--- REQUIREMENT ---
Return the data below exactly, but only from the line containing "development" through the line containing "Robert F. Mujica", with both of those lines included.

▬▬▬▬▬▬▬▬▬▬

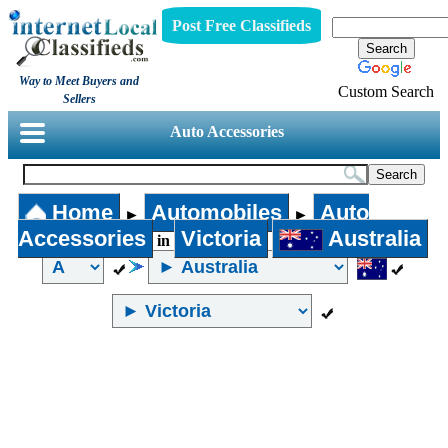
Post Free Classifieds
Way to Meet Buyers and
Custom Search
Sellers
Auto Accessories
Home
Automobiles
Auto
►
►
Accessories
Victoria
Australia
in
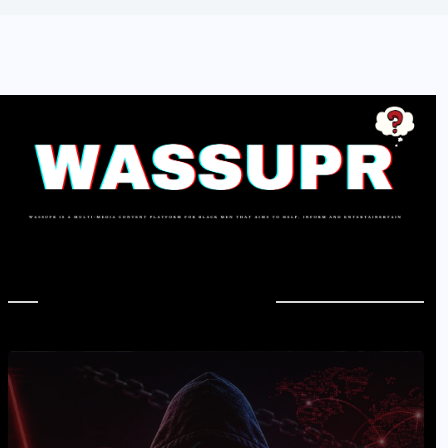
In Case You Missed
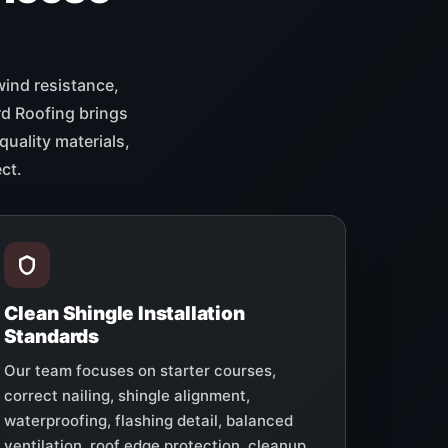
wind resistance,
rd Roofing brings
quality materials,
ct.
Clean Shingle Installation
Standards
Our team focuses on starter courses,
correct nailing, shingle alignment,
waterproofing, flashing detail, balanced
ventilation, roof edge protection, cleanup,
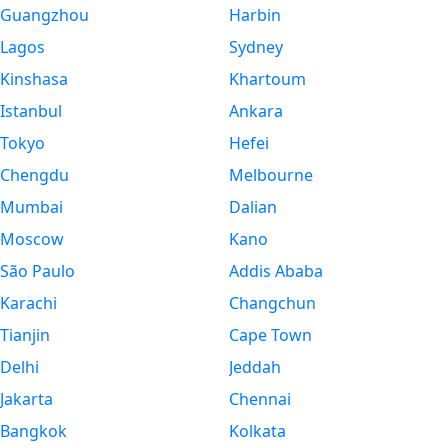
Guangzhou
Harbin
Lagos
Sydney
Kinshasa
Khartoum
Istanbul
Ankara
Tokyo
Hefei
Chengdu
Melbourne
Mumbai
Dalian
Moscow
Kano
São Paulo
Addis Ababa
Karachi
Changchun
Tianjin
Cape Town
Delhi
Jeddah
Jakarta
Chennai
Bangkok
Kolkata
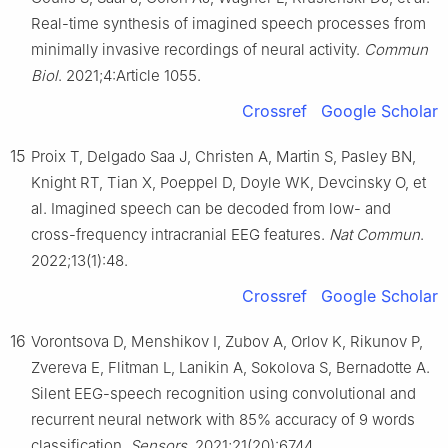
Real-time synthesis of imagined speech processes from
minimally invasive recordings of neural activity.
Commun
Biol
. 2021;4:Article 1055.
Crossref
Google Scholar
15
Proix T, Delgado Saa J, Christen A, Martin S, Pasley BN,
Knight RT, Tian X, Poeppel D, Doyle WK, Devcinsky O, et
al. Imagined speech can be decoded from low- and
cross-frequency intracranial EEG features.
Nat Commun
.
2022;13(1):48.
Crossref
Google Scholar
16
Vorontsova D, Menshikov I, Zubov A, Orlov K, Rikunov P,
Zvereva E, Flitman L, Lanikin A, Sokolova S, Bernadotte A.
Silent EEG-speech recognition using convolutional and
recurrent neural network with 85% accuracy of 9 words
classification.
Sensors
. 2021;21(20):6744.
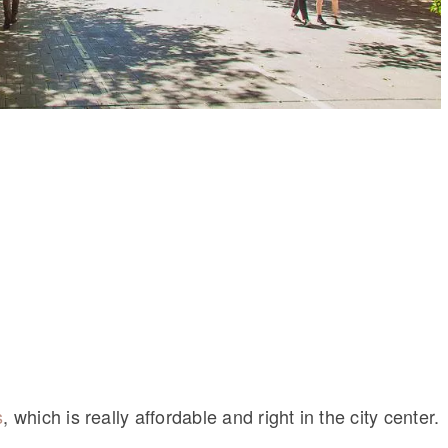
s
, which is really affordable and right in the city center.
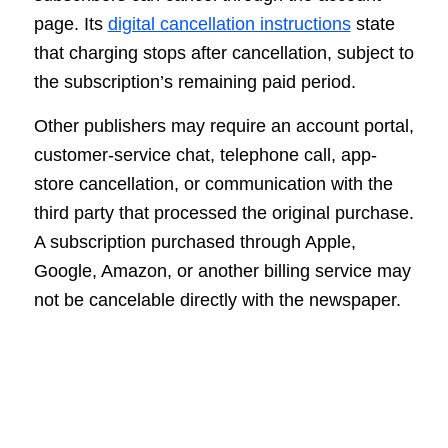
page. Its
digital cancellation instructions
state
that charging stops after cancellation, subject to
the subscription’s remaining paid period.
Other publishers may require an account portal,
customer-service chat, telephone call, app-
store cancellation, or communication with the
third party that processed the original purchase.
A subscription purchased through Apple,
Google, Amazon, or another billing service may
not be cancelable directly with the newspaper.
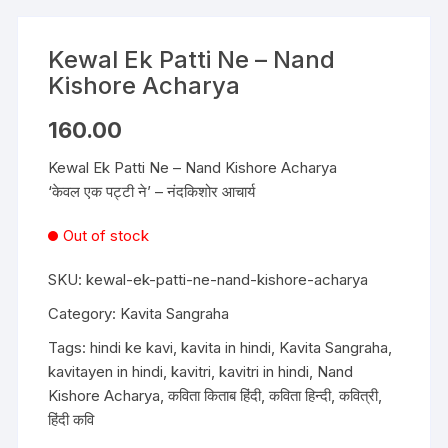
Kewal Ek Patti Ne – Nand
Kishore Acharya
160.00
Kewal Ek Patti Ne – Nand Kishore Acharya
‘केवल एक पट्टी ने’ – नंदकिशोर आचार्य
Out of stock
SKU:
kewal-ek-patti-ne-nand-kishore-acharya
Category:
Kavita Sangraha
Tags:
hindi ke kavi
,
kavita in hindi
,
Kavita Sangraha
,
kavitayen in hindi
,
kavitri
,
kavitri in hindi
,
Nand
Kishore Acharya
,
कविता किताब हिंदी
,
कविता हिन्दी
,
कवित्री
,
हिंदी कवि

▬▬▬▬▬▬▬▬▬▬

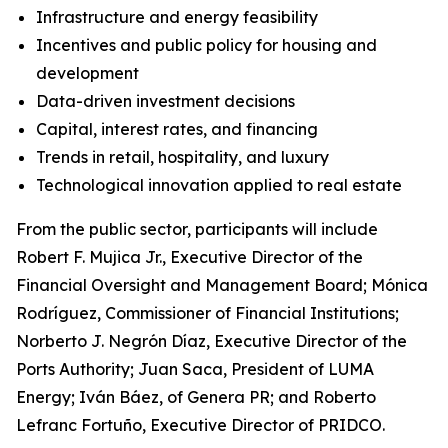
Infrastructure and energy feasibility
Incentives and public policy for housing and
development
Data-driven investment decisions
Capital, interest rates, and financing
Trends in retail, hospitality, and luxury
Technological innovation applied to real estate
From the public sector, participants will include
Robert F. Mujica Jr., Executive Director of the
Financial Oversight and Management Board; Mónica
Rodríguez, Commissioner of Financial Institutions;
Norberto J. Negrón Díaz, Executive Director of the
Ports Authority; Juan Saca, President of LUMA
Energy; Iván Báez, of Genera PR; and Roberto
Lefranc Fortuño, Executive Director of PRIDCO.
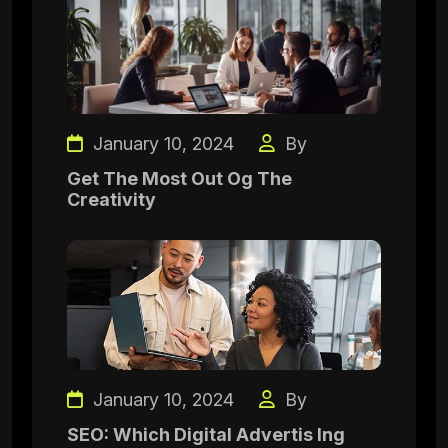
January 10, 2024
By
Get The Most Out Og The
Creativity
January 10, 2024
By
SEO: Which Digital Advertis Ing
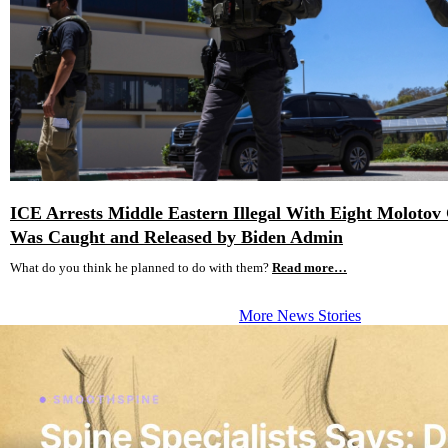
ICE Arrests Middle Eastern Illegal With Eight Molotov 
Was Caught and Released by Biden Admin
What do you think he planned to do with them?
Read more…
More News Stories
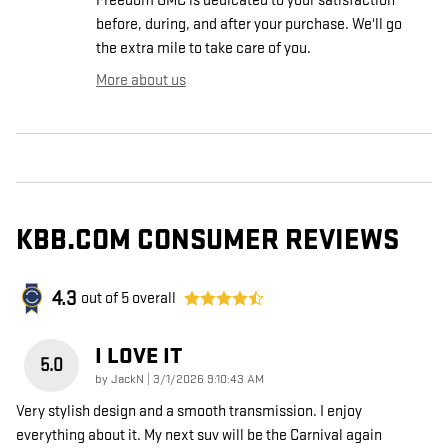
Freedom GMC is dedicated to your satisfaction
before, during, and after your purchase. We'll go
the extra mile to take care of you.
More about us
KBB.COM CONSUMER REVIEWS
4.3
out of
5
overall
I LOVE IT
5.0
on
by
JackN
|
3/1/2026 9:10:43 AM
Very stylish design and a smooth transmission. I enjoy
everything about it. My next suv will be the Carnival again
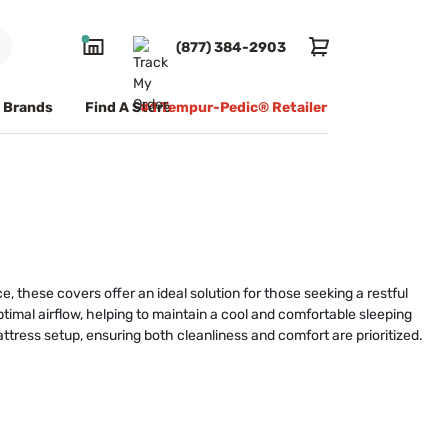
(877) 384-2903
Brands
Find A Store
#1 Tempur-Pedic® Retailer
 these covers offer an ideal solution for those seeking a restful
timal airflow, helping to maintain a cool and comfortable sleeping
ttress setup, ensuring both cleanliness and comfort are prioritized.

▬▬▬▬▬▬▬▬▬▬

--- TASK ANSWER ---
development
Data-driven investment decisions
Capital, interest rates, and financing
Trends in retail, hospitality, and luxury
Technological innovation applied to real estate
From the public sector, participants will include
Robert F. Mujica Jr., Executive Director of the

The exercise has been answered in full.